Efficient implementation of molecular CCSD gradients with Cholesky-decomposed electron repulsion integrals

TL;DR

This paper introduces an efficient method for calculating molecular CCSD gradients using Cholesky-decomposed electron repulsion integrals, reducing computational cost and memory requirements for geometry optimizations.

Contribution

The authors develop a novel implementation of CCSD gradients that leverages Cholesky decomposition to improve efficiency and reduce memory usage compared to existing methods.

Findings

Gradient calculation takes less than 10% of total optimization time.

Significantly lower computational time per optimization cycle.

Successful geometry optimization of retinal molecule at CCSD level.

Abstract

We present an efficient implementation of ground and excited state CCSD gradients based on Cholesky-decomposed electron repulsion integrals. Cholesky decomposition, like density-fitting, is an inner projection method, and thus similar implementation schemes can be applied for both methods. One well-known advantage of inner projection methods, which we exploit in our implementation, is that one can avoid storing large V3O and V4 arrays by instead considering three-index intermediates.

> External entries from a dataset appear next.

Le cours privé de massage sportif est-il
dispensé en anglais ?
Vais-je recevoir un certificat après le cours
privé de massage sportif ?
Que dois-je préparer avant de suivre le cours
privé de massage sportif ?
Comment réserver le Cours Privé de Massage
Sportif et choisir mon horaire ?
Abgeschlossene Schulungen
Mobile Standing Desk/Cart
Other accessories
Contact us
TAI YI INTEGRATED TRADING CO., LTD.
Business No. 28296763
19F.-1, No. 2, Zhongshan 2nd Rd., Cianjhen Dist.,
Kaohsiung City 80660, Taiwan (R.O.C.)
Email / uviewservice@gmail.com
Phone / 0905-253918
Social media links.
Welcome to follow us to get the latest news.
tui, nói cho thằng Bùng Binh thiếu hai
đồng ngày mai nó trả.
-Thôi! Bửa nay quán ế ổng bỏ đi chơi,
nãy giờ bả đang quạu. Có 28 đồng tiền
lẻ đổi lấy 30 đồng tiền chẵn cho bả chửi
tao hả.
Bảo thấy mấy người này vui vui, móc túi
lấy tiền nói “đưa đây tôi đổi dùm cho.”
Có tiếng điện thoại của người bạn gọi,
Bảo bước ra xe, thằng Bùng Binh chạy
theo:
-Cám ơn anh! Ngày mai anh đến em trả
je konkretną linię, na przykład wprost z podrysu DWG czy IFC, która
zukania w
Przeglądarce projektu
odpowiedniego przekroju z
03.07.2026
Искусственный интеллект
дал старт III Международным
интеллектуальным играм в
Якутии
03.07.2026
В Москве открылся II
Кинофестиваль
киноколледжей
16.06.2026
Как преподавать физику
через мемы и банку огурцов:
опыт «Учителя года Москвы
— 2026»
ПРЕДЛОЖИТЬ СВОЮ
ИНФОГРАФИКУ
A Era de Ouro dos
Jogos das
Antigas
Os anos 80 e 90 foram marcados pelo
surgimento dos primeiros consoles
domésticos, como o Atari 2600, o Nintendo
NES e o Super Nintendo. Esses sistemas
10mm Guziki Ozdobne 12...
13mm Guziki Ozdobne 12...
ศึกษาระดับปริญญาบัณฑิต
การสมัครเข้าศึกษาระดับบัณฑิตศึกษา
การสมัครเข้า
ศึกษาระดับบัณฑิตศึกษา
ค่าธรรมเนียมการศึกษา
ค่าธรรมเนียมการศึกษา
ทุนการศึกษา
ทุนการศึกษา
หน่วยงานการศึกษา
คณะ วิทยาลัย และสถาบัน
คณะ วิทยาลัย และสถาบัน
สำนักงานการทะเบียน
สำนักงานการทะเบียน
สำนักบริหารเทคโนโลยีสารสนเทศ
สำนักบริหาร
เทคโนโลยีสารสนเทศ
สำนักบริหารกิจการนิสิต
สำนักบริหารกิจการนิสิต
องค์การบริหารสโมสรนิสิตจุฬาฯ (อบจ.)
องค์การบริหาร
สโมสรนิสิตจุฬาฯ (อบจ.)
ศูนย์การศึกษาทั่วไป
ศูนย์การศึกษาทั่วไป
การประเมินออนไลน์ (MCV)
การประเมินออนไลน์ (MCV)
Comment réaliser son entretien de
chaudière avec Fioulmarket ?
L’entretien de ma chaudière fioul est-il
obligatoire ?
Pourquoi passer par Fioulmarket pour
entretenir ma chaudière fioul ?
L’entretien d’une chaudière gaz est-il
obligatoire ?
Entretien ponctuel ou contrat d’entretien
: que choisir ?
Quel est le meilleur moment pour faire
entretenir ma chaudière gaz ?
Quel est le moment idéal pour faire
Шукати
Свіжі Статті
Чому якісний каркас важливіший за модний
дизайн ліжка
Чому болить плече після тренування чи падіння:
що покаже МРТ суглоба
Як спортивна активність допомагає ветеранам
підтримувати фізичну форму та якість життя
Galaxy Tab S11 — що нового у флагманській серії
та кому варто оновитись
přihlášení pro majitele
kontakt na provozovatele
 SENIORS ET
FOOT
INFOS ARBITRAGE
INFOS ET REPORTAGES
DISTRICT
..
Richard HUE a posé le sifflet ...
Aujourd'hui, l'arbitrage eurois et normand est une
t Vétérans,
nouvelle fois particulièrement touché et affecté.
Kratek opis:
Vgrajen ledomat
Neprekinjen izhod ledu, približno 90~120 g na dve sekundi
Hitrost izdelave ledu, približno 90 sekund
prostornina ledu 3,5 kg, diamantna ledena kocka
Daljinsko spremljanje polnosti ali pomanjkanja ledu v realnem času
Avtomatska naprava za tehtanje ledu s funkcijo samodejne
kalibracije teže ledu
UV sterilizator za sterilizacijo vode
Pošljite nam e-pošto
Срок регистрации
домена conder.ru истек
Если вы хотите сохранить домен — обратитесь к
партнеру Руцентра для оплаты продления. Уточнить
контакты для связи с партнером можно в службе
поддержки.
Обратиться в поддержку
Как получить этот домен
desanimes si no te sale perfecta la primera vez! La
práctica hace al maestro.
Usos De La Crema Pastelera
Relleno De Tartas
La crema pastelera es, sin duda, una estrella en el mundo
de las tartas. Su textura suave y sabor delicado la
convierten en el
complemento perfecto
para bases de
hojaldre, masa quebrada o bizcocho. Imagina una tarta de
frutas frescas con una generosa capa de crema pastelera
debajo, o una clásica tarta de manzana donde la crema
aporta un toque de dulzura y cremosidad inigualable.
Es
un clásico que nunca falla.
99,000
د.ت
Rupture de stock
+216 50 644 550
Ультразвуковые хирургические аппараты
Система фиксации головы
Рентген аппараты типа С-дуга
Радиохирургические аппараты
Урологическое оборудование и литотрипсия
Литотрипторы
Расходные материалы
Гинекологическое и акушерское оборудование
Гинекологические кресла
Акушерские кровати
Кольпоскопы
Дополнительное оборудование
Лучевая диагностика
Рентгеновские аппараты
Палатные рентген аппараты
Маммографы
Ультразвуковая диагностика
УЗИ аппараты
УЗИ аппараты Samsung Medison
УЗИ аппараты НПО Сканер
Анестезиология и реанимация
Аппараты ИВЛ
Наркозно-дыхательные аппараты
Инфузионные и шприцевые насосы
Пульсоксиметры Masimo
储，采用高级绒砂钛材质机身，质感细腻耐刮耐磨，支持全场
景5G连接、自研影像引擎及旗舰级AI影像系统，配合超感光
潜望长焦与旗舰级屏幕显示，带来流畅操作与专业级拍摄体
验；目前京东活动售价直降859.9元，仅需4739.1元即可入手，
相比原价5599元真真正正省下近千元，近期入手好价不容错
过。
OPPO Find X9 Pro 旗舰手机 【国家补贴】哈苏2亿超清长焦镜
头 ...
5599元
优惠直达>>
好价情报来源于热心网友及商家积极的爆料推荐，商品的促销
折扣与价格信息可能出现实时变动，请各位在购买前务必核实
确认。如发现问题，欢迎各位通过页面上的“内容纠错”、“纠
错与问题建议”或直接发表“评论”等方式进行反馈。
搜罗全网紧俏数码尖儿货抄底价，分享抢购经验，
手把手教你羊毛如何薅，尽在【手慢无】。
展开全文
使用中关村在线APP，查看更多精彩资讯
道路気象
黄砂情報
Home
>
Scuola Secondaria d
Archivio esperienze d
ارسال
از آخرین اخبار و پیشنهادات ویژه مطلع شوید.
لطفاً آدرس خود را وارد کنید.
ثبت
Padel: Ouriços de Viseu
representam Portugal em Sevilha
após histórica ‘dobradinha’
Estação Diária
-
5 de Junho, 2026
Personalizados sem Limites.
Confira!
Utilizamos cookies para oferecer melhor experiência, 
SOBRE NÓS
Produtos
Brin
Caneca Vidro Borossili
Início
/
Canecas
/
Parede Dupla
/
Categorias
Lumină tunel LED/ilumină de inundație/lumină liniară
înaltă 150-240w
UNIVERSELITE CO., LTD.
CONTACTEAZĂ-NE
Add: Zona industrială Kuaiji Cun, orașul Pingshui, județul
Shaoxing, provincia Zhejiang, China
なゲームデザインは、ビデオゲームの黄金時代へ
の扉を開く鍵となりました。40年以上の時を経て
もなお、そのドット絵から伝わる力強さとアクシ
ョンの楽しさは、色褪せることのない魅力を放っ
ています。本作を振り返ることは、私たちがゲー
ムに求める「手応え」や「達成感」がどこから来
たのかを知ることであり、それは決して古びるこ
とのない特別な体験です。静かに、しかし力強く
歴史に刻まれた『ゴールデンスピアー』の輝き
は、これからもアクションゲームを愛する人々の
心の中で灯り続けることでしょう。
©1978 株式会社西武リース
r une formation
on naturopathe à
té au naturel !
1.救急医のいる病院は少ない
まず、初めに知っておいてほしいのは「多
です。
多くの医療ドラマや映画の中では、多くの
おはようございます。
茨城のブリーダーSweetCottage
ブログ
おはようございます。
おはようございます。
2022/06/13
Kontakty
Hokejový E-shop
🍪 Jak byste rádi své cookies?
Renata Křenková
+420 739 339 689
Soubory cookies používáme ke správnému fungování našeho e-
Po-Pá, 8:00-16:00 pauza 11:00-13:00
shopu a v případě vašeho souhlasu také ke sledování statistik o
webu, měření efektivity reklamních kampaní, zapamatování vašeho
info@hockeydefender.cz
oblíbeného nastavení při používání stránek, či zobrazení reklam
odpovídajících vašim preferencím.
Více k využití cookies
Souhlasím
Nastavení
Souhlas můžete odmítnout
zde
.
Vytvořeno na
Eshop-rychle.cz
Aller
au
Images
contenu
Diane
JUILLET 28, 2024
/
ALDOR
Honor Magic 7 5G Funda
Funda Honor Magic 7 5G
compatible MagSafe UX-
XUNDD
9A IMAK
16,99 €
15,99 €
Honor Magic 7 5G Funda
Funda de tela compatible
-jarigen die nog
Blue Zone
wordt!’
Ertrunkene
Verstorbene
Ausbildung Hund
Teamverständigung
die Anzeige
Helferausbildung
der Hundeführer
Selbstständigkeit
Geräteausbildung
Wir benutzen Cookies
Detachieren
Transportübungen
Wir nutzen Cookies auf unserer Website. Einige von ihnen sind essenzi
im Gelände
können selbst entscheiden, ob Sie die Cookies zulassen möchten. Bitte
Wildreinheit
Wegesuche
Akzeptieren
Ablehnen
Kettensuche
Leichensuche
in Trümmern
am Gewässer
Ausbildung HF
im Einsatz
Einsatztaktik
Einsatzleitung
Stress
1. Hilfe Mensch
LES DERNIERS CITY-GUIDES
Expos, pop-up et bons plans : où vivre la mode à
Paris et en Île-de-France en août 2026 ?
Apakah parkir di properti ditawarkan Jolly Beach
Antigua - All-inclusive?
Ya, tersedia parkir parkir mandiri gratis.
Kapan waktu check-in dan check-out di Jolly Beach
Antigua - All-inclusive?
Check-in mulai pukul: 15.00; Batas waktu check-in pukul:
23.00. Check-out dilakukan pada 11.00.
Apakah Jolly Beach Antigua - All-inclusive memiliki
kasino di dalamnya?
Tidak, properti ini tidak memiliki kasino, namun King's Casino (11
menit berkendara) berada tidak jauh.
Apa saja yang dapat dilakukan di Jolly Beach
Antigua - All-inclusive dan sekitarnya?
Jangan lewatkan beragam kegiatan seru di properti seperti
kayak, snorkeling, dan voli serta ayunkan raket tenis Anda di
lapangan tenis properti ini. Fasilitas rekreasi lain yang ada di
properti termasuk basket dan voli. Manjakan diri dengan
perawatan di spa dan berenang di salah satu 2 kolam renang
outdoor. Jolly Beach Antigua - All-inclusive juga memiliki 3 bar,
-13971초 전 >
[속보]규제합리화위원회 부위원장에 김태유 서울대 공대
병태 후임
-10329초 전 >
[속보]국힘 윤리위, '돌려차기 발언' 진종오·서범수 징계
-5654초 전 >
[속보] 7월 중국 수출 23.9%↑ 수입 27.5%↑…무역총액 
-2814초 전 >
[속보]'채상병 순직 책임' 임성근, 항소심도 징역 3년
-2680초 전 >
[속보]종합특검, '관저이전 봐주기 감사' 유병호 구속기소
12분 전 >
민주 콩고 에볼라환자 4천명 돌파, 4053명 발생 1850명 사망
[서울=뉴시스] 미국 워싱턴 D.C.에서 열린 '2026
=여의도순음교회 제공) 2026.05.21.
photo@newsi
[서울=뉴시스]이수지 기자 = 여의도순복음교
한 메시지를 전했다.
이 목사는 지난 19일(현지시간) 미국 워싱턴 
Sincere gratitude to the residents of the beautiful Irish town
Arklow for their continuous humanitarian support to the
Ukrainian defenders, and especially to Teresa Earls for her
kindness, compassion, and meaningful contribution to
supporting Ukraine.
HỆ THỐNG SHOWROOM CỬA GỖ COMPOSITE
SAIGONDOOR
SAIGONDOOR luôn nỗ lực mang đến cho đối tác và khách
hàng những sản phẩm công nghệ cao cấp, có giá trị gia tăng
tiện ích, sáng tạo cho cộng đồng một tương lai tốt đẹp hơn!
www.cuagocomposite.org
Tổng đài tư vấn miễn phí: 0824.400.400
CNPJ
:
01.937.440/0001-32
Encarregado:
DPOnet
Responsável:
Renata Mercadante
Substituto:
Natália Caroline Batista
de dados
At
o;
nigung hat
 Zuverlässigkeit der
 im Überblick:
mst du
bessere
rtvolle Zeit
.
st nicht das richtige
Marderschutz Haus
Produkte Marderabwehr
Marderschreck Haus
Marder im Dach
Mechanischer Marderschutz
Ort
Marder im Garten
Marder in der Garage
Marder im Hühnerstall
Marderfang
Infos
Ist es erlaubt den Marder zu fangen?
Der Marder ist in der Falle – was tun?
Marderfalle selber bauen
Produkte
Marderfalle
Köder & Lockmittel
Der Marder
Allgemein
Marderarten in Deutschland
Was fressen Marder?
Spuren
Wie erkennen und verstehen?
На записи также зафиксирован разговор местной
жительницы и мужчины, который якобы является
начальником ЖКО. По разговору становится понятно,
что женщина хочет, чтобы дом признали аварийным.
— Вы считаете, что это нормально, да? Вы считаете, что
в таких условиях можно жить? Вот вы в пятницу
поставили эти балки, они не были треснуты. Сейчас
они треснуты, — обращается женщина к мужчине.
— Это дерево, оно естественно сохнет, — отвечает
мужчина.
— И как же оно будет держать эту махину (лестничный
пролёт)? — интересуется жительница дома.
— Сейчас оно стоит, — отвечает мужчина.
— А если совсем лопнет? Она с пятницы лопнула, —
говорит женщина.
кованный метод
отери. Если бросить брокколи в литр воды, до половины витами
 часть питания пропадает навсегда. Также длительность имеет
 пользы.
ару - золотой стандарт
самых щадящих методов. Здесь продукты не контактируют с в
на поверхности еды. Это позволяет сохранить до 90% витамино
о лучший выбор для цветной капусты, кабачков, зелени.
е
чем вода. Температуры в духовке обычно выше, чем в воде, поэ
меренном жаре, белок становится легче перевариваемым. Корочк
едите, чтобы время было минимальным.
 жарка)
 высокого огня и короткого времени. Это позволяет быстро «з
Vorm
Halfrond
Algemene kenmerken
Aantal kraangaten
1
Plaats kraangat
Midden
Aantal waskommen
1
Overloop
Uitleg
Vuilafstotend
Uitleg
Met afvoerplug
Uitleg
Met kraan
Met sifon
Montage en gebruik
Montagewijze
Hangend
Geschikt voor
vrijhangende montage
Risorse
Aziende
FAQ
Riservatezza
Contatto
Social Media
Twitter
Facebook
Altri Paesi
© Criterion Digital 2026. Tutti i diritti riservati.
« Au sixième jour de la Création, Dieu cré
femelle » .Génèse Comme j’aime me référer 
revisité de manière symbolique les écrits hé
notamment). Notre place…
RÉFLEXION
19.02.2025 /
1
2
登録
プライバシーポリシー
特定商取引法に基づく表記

Furthermore, our implementation does not require the formation and storage of Cholesky vector derivatives. The new implementation is shown to perform well, with less than 10% of the time spent calculating the gradients in geometry optimizations. The computational time spent per optimization cycle are furthermore found to be significantly lower compared to other implementations based on an inner projection method. We illustrate the capabilities of the implementation by optimizing the geometry of the retinal molecule (C20H28O) at the CCSD/aug-cc-pVDZ level of theory.